Blog post

Using Alteryx to Perform Data Dictionary Checks

Using Alteryx to Perform Data Dictionary Checks By Joseph Serpis, Keyrus Senior Consultant & Alteryx ACE Alteryx can help in this scenario by making the checks easier and faster using the data dictionary, which the client typically provides or approves with the format of the data they expect to receive.

An Alteryx data dictionary macro can tackle this and will require two inputs the first being the data that is being tested, the second the Data Dictionary with the standards it will need check the data against.

The Data Dictionary can be comprised of different fields to test the data. However in this scenario is comprised of 6 columns. What is particularly important is if the data needs to match a certain format to be valid, then Regex can greatly help. The Data format column has Regex to be used in the checking process (e.g. CUSIP where the nine characters must be either numeric or alphanumeric depending on the position). Using Regex in this way can enhance the data quality checking beyond checking the length of a field or the data type.
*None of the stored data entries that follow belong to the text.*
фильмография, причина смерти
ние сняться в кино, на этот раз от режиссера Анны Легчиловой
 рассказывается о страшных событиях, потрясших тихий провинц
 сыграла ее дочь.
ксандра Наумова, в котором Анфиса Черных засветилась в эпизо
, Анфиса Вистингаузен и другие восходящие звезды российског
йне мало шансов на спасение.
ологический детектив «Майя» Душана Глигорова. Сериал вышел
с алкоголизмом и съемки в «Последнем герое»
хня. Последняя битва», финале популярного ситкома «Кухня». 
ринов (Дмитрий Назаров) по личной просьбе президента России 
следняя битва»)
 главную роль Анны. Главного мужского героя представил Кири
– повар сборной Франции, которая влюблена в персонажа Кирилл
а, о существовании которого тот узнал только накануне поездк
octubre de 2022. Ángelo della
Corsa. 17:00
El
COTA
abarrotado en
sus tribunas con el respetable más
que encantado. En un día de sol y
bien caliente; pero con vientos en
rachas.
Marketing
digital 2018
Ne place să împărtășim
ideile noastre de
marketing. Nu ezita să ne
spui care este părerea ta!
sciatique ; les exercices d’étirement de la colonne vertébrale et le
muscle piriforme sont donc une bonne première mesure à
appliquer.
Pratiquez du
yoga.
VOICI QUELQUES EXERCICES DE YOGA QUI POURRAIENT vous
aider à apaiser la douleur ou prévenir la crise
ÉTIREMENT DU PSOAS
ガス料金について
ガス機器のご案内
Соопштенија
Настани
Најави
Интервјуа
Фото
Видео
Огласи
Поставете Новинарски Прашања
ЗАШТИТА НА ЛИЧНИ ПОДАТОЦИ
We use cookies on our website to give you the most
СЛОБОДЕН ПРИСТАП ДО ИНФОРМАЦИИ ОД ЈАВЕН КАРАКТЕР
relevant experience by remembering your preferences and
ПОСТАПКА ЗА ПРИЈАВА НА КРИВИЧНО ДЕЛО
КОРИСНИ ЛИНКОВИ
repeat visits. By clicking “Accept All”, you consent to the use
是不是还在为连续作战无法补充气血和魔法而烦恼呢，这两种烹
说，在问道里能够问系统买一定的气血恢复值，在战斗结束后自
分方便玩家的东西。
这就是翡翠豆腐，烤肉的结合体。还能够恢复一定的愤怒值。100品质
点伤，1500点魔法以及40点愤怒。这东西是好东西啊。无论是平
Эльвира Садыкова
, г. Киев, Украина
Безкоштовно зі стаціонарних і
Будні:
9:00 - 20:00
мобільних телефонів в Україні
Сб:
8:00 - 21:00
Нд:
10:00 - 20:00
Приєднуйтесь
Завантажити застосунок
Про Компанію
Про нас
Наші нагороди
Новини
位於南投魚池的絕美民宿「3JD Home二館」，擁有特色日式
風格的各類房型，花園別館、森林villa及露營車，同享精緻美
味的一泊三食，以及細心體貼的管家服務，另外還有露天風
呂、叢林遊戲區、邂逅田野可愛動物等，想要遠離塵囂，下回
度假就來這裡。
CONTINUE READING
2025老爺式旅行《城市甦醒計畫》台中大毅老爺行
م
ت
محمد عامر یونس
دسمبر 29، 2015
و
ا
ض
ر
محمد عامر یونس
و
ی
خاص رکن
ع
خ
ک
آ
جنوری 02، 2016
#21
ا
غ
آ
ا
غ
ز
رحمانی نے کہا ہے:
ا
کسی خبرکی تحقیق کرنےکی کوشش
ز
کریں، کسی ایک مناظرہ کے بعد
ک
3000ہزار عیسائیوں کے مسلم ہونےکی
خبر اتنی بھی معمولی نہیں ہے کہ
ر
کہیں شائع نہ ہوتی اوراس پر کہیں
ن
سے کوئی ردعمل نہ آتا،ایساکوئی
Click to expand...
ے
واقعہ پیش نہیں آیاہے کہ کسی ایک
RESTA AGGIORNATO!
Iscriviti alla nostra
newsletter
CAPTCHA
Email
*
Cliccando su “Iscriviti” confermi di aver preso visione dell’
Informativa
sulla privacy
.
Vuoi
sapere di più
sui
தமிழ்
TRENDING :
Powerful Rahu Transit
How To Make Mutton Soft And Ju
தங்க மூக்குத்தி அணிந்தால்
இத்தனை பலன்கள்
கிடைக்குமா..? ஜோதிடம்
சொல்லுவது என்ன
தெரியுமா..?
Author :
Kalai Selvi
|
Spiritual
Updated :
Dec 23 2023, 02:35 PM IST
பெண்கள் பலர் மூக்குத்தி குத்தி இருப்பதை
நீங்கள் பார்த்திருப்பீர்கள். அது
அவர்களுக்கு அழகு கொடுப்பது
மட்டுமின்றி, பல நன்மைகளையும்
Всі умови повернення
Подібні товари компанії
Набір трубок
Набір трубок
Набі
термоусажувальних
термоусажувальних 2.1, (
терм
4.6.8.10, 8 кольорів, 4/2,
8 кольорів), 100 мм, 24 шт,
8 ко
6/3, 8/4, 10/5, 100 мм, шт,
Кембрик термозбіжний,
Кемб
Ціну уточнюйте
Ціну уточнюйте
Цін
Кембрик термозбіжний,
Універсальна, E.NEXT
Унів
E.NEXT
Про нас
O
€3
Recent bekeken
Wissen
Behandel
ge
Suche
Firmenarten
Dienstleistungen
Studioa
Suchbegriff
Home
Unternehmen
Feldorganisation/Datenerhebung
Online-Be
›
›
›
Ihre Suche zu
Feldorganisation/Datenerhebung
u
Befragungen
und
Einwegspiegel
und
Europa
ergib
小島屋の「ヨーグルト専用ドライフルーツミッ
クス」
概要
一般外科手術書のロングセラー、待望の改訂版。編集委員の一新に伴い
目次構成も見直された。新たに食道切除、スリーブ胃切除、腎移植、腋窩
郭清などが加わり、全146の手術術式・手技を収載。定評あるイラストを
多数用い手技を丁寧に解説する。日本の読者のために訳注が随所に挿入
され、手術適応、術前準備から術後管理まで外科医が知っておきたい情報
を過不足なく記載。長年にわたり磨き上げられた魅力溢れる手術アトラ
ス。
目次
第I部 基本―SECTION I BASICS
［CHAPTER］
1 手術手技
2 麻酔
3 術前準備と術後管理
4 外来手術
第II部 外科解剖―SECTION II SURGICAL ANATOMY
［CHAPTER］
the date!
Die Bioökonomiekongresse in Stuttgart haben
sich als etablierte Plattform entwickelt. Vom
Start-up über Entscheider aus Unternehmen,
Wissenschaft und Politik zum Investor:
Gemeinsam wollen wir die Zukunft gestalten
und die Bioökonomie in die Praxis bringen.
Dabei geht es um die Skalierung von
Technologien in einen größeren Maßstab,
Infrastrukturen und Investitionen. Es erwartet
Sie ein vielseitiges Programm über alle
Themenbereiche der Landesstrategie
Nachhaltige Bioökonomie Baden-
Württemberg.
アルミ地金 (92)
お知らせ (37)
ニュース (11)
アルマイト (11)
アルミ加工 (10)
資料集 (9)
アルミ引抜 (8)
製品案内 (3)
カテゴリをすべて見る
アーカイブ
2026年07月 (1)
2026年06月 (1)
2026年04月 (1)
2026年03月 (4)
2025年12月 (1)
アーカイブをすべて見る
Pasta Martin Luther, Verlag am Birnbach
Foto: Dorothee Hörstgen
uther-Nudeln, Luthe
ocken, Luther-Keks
Closer look at the Macro The Macro can perform a number of checks to the validity of your data. This macro provides a detailed list of all the anomalies. It also provides a summary report of the total errors, performs a check on the column names, and also generates a list of all the data that correctly meets the standards defined in the Data Dictionary.

The section that checks the data quality works by pivoting the data vertically and joining with the Data Dictionary. Once this done the checks can be performed.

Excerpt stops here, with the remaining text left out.